When source analysis is enabled, there is also an optional minimap scrollbar. This can be enabled from the context menu on the source editor scrollbar.
Source analysis features are experimental, and may not be supported in future versions. For this reason they’re disabled by default, but they can be enabled in the Other->Source Analysis preferences panel.
Mac and Android
New MonoMac Addin
The MonoMac add-in has been updated to improve support for deploying to the Mac App Store. The features and functionality now closer match the MonoTouch add-in.
There is a user-friendly editor for the Info.plist manifest, including editing of Mac App Store entitlements for app sandboxing.
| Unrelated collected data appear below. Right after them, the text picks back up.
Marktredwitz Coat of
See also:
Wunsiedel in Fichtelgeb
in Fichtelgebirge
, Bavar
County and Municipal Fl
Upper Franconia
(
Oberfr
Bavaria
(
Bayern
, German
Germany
Packaging and signing options are now in the project options and can be enabled as part of the build process.
Enhanced PList Support
The usability of the PList editor for both MonoTouch and MonoMac projects has been greatly improved, and many quirks have been fixed. The enhanced editor now uses information about known keys to:
- offer a list of valid subkeys when adding children to a key of type Dictionary or Array
- set the correct type for subkeys automatically
- offer valid values for keys of type String and Number
- automagically add required subkeys when a key is added
Portable Library Projects (PLP)
Initial support for PLP has been implemented. This is preliminary and is currently intended to allow loading and consuming PLP libraries within solutions that are shared with Visual Studio; it’s still not possible to create new PLP projects, or change the target profile of PLP projects in the Project Options. Full PLP support will follow in a future release.
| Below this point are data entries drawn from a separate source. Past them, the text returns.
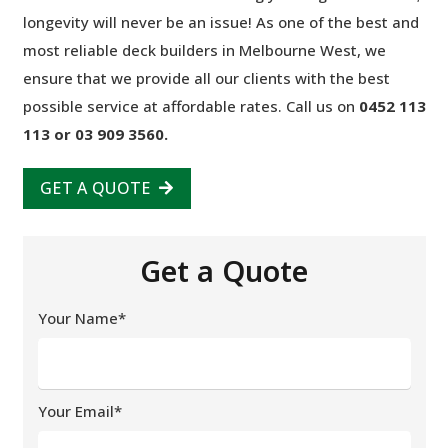
longevity will never be an issue! As one of the best and
most reliable deck builders in Melbourne West, we
ensure that we provide all our clients with the best
possible service at affordable rates. Call us on
0452 113
113 or 03 909 3560.
GET A QUOTE
Get a Quote
Your Name*
Your Email*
On Windows, PLP projects are built using the Microsoft PLP targets. Building PLP projects on Mac OS X works too, although these projects are currently not built against the actual .NETPortable framework profile, but rather against the MonoTouch or Mono for Android frameworks, or against the .NET Framework 4.0 if neither of the mobile frameworks are installed.
Android UI Designer
The Xamarin packages of MonoDevelop on Mac and Windows include a new visual drag-and-drop UI designer for editing Android XML layouts in Mono for Android projects. It has full support for resources and qualifiers, and can be used to view and edit the layout in various simulated device specifications.
For more information, see the Mono for Android Designer Tutorial.
Virtual Indent Mode
The new virtual indent mode in the text editor handles leading whitespace on new lines much better. It places the caret on new lines as if it were indented, but doesn’t insert actual whitespace characters until they’re needed.
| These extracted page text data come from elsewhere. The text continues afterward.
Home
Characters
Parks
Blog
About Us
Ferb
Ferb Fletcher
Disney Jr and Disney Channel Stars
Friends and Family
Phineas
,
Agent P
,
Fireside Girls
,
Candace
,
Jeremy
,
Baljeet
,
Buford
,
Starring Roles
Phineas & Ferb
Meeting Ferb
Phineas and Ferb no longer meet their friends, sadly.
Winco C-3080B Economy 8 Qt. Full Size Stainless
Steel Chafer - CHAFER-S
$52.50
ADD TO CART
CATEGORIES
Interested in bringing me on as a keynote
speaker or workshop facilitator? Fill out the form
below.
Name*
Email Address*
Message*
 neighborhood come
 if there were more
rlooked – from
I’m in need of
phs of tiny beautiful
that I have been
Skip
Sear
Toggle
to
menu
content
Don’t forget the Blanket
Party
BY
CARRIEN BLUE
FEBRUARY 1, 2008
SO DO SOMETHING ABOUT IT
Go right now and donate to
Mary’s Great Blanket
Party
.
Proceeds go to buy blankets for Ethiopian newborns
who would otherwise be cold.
This is a more reliable way to keep blank lines empty compared to the old option for removing trailing whitespace. It has the added benefit that it cannot add noise to VCS history by accidentally affecting existing code.
Revamped Assembly Browser
The assembly browser has been substantially overhauled. Performance has been improved, search and navigation are more reliable.
It can now be opened directly from the View menu, and can be used to browse types from projects as well as assemblies.
Improved Performance for Large Projects
The performance of large projects has been greatly improved. Many common operations such as opening, closing, building, cleaning and adding files are significantly faster.